▶ _YOUR ASSIGNMENT_: Only lines below containing the string "обучения" should be counted; please give that count by itself.

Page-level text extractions
○ ○ ○ ○ ○

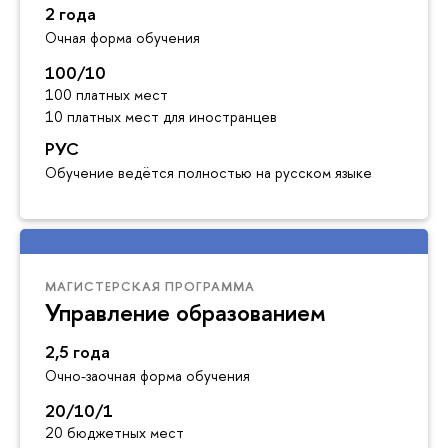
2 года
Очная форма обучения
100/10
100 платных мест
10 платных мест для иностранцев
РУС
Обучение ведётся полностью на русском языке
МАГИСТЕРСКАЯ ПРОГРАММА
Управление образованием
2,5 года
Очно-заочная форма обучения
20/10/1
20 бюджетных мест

○ ○ ○ ○ ○

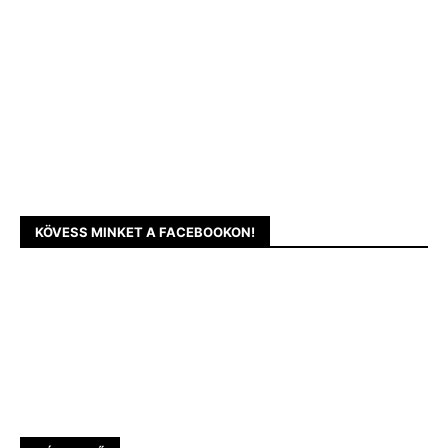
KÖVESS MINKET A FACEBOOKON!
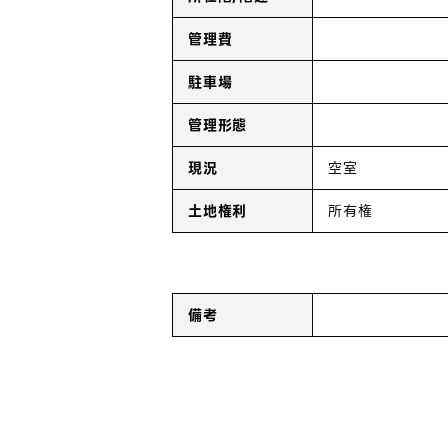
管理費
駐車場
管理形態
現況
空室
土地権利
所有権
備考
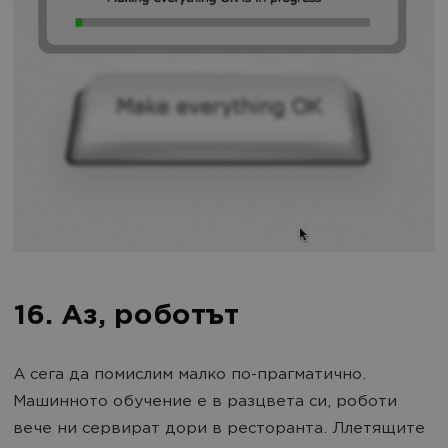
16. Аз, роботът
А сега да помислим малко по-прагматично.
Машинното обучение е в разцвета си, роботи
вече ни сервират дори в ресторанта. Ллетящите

○ ○ ○ ○ ○

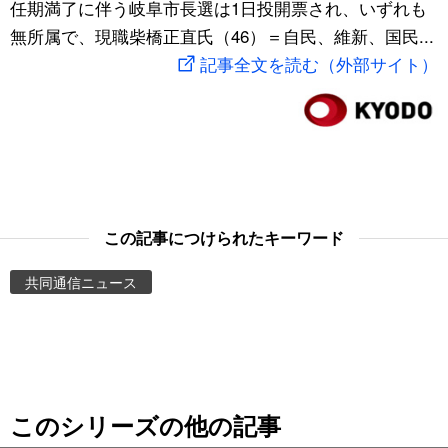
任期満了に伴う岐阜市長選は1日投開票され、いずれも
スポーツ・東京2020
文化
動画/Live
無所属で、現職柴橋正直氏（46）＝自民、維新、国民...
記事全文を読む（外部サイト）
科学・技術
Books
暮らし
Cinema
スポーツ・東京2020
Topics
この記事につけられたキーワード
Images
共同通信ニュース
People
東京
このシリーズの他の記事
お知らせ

○ ○ ○ ○ ○

▶ _SOLUTION BELOW_: 2